Give back the full listing as written. No pictures go with it.

Segment Start: Given records

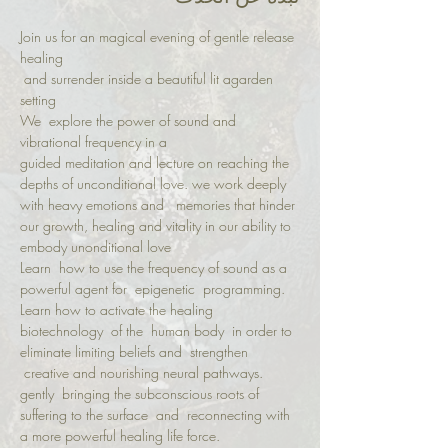
Join us for an magical evening of gentle release 
healing
 and surrender inside a beautiful lit agarden 
setting 
We  explore the power of sound and 
vibrational frequency in a   
guided meditation and lecture on reaching the 
depths of unconditional love. we work deeply 
with heavy emotions and   memories that hinder 
our growth, healing and vitality in our ability to 
embody unonditional love 
Learn  how to use the frequency of sound as a 
powerful agent for  epigenetic  programming. 
Learn how to activate the healing 
biotechnology  of the  human body  in order to 
eliminate limiting beliefs and  strengthen 
 creative and nourishing neural pathways.
gently  bringing the subconscious roots of 
suffering to the surface  and  reconnecting with 
a more powerful healing life force. 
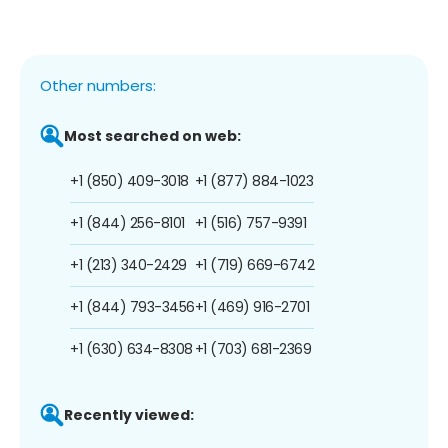
Other numbers:
Most searched on web:
+1 (850) 409-3018
+1 (877) 884-1023
+1 (844) 256-8101
+1 (516) 757-9391
+1 (213) 340-2429
+1 (719) 669-6742
+1 (844) 793-3456
+1 (469) 916-2701
+1 (630) 634-8308
+1 (703) 681-2369
Recently viewed:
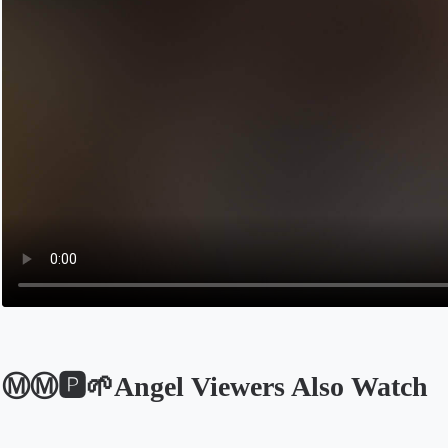
Ⓜ️Ⓜ️🅿️🌱Angel Viewers Also Watch
Opens in a new tab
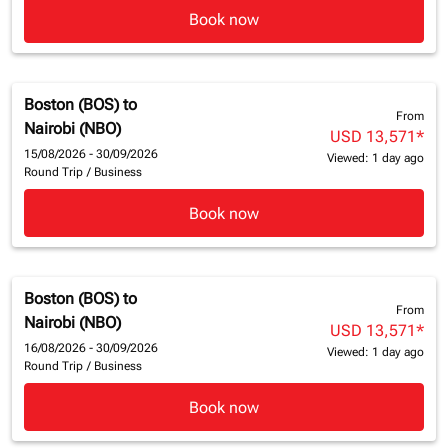
Book now
Boston (BOS)
to
From
Nairobi (NBO)
USD 13,571
*
15/08/2026 - 30/09/2026
Viewed: 1 day ago
Round Trip
/
Business
Book now
Boston (BOS)
to
From
Nairobi (NBO)
USD 13,571
*
16/08/2026 - 30/09/2026
Viewed: 1 day ago
Round Trip
/
Business
Book now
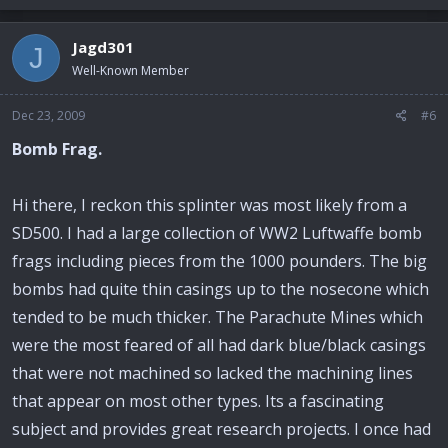
Jagd301
J
Well-Known Member
Dec 23, 2009
#6
Bomb Frag.
Hi there, I reckon this splinter was most likely from a
SD500. I had a large collection of WW2 Luftwaffe bomb
frags including pieces from the 1000 pounders. The big
bombs had quite thin casings up to the nosecone which
tended to be much thicker. The Parachute Mines which
were the most feared of all had dark blue/black casings
that were not machined so lacked the machining lines
that appear on most other types. Its a fascinating
subject and provides great research projects. I once had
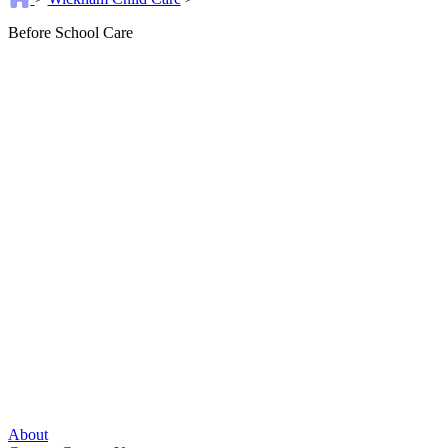
Before School Care
About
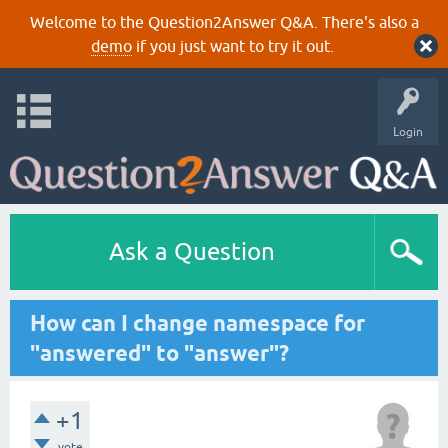
Welcome to the Question2Answer Q&A. There's also a
demo
if you just want to try it out.
Login
Ask a Question
How can I change namespace for
"answered" to "answer"?
+1
vote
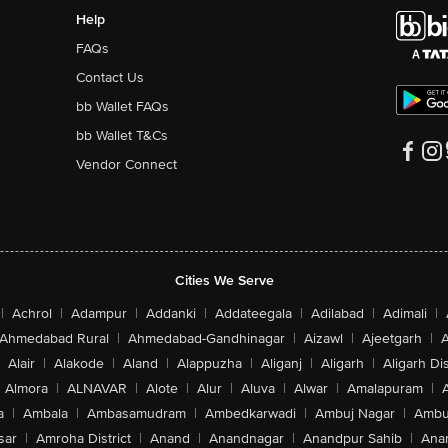
Help
FAQs
Contact Us
bb Wallet FAQs
bb Wallet T&Cs
Vendor Connect
Cities We Serve
|
Achrol
|
Adampur
|
Addanki
|
Addateegala
|
Adilabad
|
Adimali
|
Ahmedabad Rural
|
Ahmedabad-Gandhinagar
|
Aizawl
|
Ajeetgarh
|
A
Alair
|
Alakode
|
Aland
|
Alappuzha
|
Aliganj
|
Aligarh
|
Aligarh Dis
Almora
|
ALNAVAR
|
Alote
|
Alur
|
Aluva
|
Alwar
|
Amalapuram
|
a
|
Ambala
|
Ambasamudram
|
Ambedkarwadi
|
Ambuj Nagar
|
Ambu
sar
|
Amroha District
|
Anand
|
Anandnagar
|
Anandpur Sahib
|
Anan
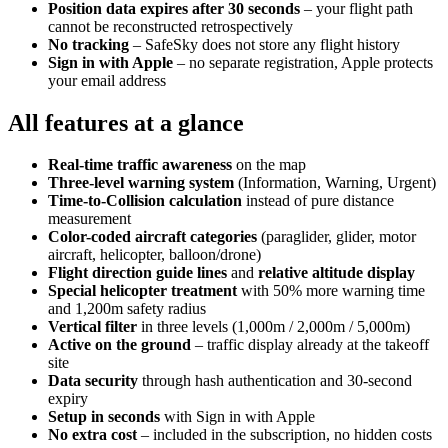
Position data expires after 30 seconds
– your flight path
cannot be reconstructed retrospectively
No tracking
– SafeSky does not store any flight history
Sign in with Apple
– no separate registration, Apple protects
your email address
All features at a glance
Real-time traffic awareness
on the map
Three-level warning system
(Information, Warning, Urgent)
Time-to-Collision calculation
instead of pure distance
measurement
Color-coded aircraft categories
(paraglider, glider, motor
aircraft, helicopter, balloon/drone)
Flight direction guide lines
and
relative altitude display
Special helicopter treatment
with 50% more warning time
and 1,200m safety radius
Vertical filter
in three levels (1,000m / 2,000m / 5,000m)
Active on the ground
– traffic display already at the takeoff
site
Data security
through hash authentication and 30-second
expiry
Setup in seconds
with Sign in with Apple
No extra cost
– included in the subscription, no hidden costs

Segment End: Given records

Solution for this task:
Join us for an magical evening of gentle release 
healing
 and surrender inside a beautiful lit agarden 
setting 
We  explore the power of sound and 
vibrational frequency in a   
guided meditation and lecture on reaching the 
depths of unconditional love. we work deeply 
with heavy emotions and   memories that hinder 
our growth, healing and vitality in our ability to 
embody unonditional love 
Learn  how to use the frequency of sound as a 
powerful agent for  epigenetic  programming. 
Learn how to activate the healing 
biotechnology  of the  human body  in order to 
eliminate limiting beliefs and  strengthen 
 creative and nourishing neural pathways.
gently  bringing the subconscious roots of 
suffering to the surface  and  reconnecting with 
a more powerful healing life force. 
Other numbers:
Most searched on web:
+1 (850) 409-3018
+1 (877) 884-1023
+1 (844) 256-8101
+1 (516) 757-9391
+1 (213) 340-2429
+1 (719) 669-6742
+1 (844) 793-3456
+1 (469) 916-2701
+1 (630) 634-8308
+1 (703) 681-2369
Recently viewed:
Ⓜ️Ⓜ️🅿️🌱Angel Viewers Also Watch
Opens in a new tab
Book now
Boston (BOS)
to
From
Nairobi (NBO)
USD 13,571
*
15/08/2026 - 30/09/2026
Viewed: 1 day ago
Round Trip
/
Business
Book now
Boston (BOS)
to
From
Nairobi (NBO)
USD 13,571
*
16/08/2026 - 30/09/2026
Viewed: 1 day ago
Round Trip
/
Business
Book now
Jagd301
J
Well-Known Member
Dec 23, 2009
#6
Bomb Frag.
Hi there, I reckon this splinter was most likely from a
SD500. I had a large collection of WW2 Luftwaffe bomb
frags including pieces from the 1000 pounders. The big
bombs had quite thin casings up to the nosecone which
tended to be much thicker. The Parachute Mines which
were the most feared of all had dark blue/black casings
that were not machined so lacked the machining lines
that appear on most other types. Its a fascinating
subject and provides great research projects. I once had
Before School Care
About
Welcome to the Question2Answer Q&A. There's also a
demo
if you just want to try it out.
Login
Ask a Question
How can I change namespace for
"answered" to "answer"?
+1
vote
Help
FAQs
Contact Us
bb Wallet FAQs
bb Wallet T&Cs
Vendor Connect
Cities We Serve
|
Achrol
|
Adampur
|
Addanki
|
Addateegala
|
Adilabad
|
Adimali
|
Ahmedabad Rural
|
Ahmedabad-Gandhinagar
|
Aizawl
|
Ajeetgarh
|
A
Alair
|
Alakode
|
Aland
|
Alappuzha
|
Aliganj
|
Aligarh
|
Aligarh Dis
Almora
|
ALNAVAR
|
Alote
|
Alur
|
Aluva
|
Alwar
|
Amalapuram
|
a
|
Ambala
|
Ambasamudram
|
Ambedkarwadi
|
Ambuj Nagar
|
Ambu
sar
|
Amroha District
|
Anand
|
Anandnagar
|
Anandpur Sahib
|
Anan
Position data expires after 30 seconds
– your flight path
cannot be reconstructed retrospectively
No tracking
– SafeSky does not store any flight history
Sign in with Apple
– no separate registration, Apple protects
your email address
All features at a glance
Real-time traffic awareness
on the map
Three-level warning system
(Information, Warning, Urgent)
Time-to-Collision calculation
instead of pure distance
measurement
Color-coded aircraft categories
(paraglider, glider, motor
aircraft, helicopter, balloon/drone)
Flight direction guide lines
and
relative altitude display
Special helicopter treatment
with 50% more warning time
and 1,200m safety radius
Vertical filter
in three levels (1,000m / 2,000m / 5,000m)
Active on the ground
– traffic display already at the takeoff
site
Data security
through hash authentication and 30-second
expiry
Setup in seconds
with Sign in with Apple
No extra cost
– included in the subscription, no hidden costs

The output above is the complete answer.